There are 5 vulnerabilities with low- to medium-severity discovered in the Philips Clinical Collaboration Platform (Vue PACS). An attacker could exploit the vulnerability and influence an authorized user to perform unauthorized activities or disclose data that may be employed in other attacks.
Philips hasn’t gotten any report that suggests the development of exploits for the vulnerabilities or its usage in actual attacks. There is also no report of incidents received from healthcare providers connected with the vulnerabilities.
The vulnerabilities impact platform versions 12.2.1 and earlier versions. The severity ranges from CVSS v3 base score of 3.4 or low to CVSS v3 base score of 6.8 or medium.
1. Vulnerability CVE-2020-16200 with CVSS base score of 6.8 occurs when the resource is exposed to the incorrect control sphere and enables an attacker to get unauthorized access to the resource.
2. Vulnerability CVE-2020-16247 with CVSS base score of 6.5 involves an algorithm downgrade. It involves a failure to manage the allocation and upkeep of a limited resource, possibly resulting in the depletion of available resources.
3. Vulnerability CVE-2020-16198 with CVSS base score of 5.0 involves a protection mechanism failure. It occurs when there’s an inability or inadequacy to check and confirm the identity provided by an attacker to make sure that the claim is right.
4. Vulnerability CVE-2020-14525 with CVSS base score of 3.5 involves poor neutralization of script in attributes on a website page. It arises from the inability to neutralize or improperly neutralize user-controllable input prior to putting it in output on a website that is made available to other users.
5. Vulnerability CVE-2020-14506 with CVSS base score of 3.4 arises when the input or data provided did not undergo sufficient checks to make sure the input possesses the attributes to permit the safe and correct processing of data.
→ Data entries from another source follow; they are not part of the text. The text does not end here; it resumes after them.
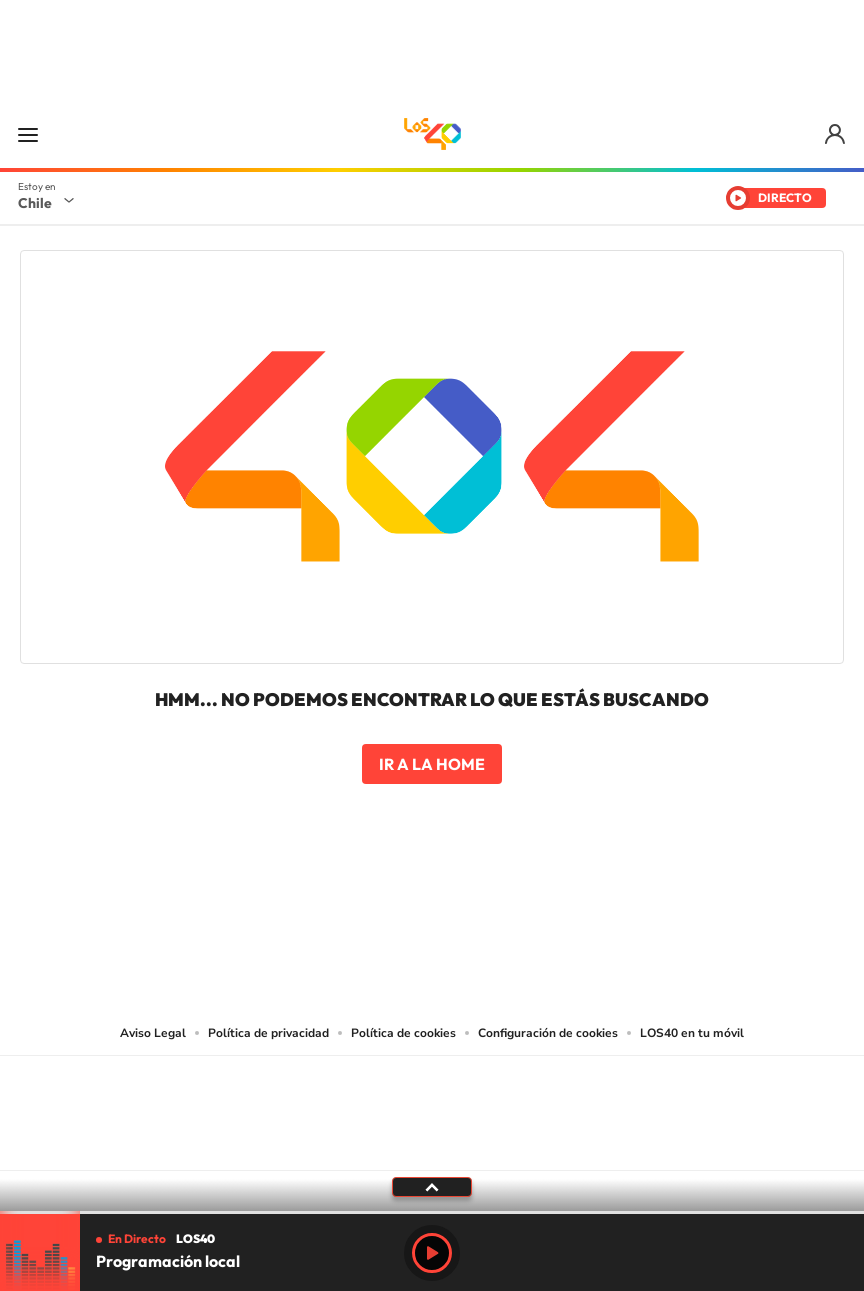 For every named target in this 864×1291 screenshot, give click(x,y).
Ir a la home (432, 764)
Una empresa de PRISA (432, 1099)
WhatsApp (552, 899)
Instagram (352, 899)
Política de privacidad (268, 1033)
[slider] (432, 1212)
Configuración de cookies (548, 1033)
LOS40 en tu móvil (692, 1033)
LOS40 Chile (432, 134)
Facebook (472, 899)
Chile (35, 203)
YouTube (392, 899)
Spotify (512, 899)
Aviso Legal (153, 1033)
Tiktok (312, 899)
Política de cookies (403, 1033)
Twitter (432, 899)
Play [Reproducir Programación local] (432, 1253)
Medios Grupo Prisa (432, 1148)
In June 2020, Philips issued a patch for the web version of the Clinical Collaboration Platform (Version 126.96.36.199) to fixe the two low-severity vulnerabilities CVE-2020-14506 and CVE-2020-14525.
In May 2020, Philips launched the latest version of the Vue PACS Clinical Collaboration Platform (Version 12.2.5) that fixed the four vulnerabilities CVE-2020-16198, CVE-2020-14506, CVE-2020-14525, and CVE-2020-16247.
There is no patch for the last vulnerability CVE-2020-16200. Manual intervention is necessary to avoid exploitation. Customers affected by the vulnerabilities should get in touch with Philips Customer Support to obtain guidance in fixing the vulnerability.
Philips additionally endorses these mitigations:
- Apply physical security procedures to restrict or control critical systems access.
- Only allow authorized personnel to access systems and implement a least privilege strategy.
- Implement defense-in-depth strategies.
- Deactivate accounts and services that are not needed.
Northridge Hospital Medical Center discovered the vulnerabilities and reported them to Philips. Philips issued a security notice and informed appropriate authorities regarding the vulnerabilities in compliance with the Coordinated Vulnerability Disclosure Policy.